PROBLEM TO WORK ON - For this exercise, reproduce the entries below exactly, but only from the line containing "code before applying it. 7." through the line containing "Some websites have an auto-apply feature that", both included.

-------------------------

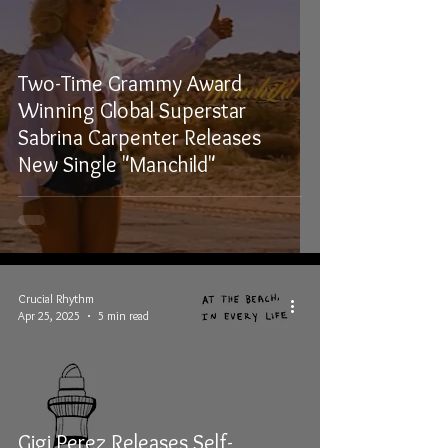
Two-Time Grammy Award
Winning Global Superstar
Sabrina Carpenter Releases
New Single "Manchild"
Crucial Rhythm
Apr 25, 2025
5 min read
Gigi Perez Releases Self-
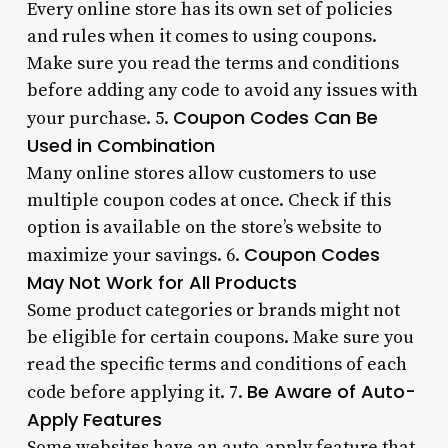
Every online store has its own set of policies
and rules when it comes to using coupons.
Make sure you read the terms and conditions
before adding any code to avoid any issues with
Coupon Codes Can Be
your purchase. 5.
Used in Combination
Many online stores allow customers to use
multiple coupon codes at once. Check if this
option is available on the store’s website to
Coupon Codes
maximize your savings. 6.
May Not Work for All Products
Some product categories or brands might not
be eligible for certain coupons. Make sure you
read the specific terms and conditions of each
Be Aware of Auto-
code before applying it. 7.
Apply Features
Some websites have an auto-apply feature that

-------------------------

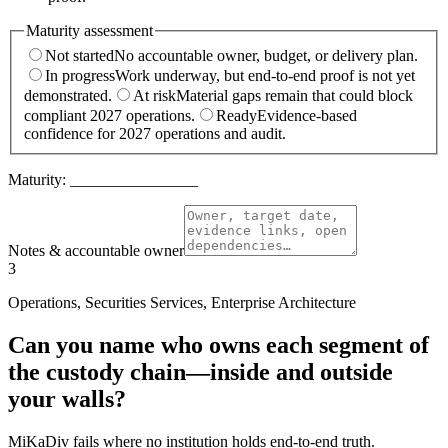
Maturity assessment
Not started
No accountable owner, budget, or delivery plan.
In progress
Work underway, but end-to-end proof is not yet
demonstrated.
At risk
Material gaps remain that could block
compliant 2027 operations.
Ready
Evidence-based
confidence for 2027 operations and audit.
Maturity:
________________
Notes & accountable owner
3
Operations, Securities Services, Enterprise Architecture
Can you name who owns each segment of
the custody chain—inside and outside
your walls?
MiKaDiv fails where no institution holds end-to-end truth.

-------------------------

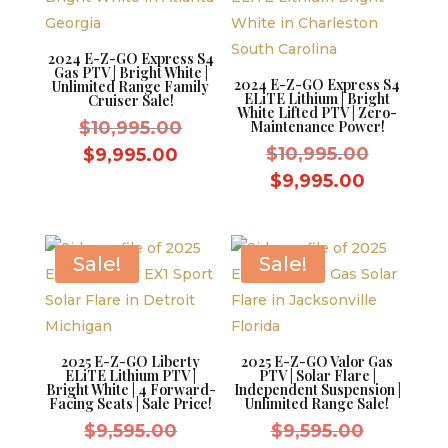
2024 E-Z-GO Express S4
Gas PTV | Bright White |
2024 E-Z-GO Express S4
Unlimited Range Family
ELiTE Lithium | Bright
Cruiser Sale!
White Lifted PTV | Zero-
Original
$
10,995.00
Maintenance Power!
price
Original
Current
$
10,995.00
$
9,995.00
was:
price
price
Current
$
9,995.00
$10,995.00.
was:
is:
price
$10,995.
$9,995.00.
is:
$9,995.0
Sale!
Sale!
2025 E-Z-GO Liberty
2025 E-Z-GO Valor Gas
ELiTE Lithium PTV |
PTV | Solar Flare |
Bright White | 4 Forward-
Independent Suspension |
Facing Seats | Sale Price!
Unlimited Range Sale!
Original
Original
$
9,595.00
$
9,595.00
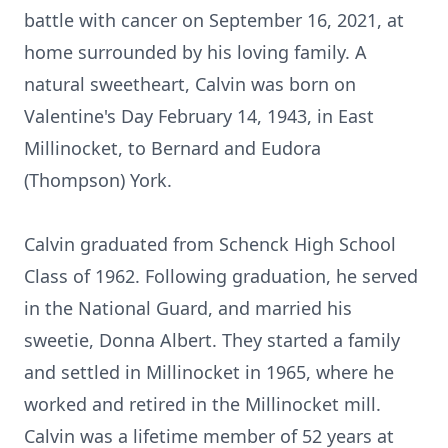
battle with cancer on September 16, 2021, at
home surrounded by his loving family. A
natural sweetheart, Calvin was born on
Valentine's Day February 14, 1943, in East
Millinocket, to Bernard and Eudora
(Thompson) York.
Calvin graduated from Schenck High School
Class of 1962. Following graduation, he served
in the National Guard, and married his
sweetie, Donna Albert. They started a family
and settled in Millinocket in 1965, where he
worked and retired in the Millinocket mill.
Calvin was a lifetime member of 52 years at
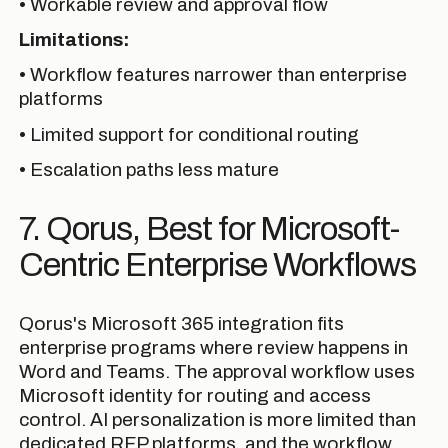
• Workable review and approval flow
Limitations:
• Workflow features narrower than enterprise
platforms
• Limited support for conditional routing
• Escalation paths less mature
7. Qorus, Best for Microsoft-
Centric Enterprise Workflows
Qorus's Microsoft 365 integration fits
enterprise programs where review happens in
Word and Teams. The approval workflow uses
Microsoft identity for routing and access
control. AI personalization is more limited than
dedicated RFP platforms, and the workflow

-------------------------

ANSWER TO THIS EXERCISE -
code before applying it. 7.
Apply Features
Some websites have an auto-apply feature that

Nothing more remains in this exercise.